**WHAT THE TASK ASKS:** In the records below, the line with "Share this project" opens the range and the line with "Registro Civil Algete" closes it; print that range exactly and nothing else.

**DATA EXCERPTS:**

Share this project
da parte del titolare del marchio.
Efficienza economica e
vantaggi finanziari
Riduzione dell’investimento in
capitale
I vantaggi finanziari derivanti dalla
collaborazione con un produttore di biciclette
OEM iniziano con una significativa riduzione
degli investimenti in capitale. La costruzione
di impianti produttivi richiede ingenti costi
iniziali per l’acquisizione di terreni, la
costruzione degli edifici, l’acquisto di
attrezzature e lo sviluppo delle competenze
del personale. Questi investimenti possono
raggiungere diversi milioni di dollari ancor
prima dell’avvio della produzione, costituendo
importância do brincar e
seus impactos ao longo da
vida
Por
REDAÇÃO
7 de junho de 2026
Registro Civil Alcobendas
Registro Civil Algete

---

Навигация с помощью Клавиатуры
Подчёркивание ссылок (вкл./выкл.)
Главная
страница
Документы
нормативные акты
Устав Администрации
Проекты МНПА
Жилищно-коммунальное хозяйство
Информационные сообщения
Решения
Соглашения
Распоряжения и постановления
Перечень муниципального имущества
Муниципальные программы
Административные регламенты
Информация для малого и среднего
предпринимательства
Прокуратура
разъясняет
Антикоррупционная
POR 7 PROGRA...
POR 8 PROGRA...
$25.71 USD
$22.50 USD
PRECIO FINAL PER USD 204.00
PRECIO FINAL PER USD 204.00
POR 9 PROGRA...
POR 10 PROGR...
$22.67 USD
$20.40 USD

---

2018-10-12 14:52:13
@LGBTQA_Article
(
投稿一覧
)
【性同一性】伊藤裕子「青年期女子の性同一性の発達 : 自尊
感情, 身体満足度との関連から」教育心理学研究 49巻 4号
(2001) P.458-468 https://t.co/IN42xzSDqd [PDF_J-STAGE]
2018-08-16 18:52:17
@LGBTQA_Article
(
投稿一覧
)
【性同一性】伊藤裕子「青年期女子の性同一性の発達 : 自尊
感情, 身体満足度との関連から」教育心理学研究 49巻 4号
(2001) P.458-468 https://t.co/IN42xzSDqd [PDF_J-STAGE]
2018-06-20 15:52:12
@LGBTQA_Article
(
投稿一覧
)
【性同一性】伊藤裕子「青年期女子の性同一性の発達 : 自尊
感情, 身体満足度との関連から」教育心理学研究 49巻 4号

**ANSWER SECTION:**
Share this project
da parte del titolare del marchio.
Efficienza economica e
vantaggi finanziari
Riduzione dell’investimento in
capitale
I vantaggi finanziari derivanti dalla
collaborazione con un produttore di biciclette
OEM iniziano con una significativa riduzione
degli investimenti in capitale. La costruzione
di impianti produttivi richiede ingenti costi
iniziali per l’acquisizione di terreni, la
costruzione degli edifici, l’acquisto di
attrezzature e lo sviluppo delle competenze
del personale. Questi investimenti possono
raggiungere diversi milioni di dollari ancor
prima dell’avvio della produzione, costituendo
importância do brincar e
seus impactos ao longo da
vida
Por
REDAÇÃO
7 de junho de 2026
Registro Civil Alcobendas
Registro Civil Algete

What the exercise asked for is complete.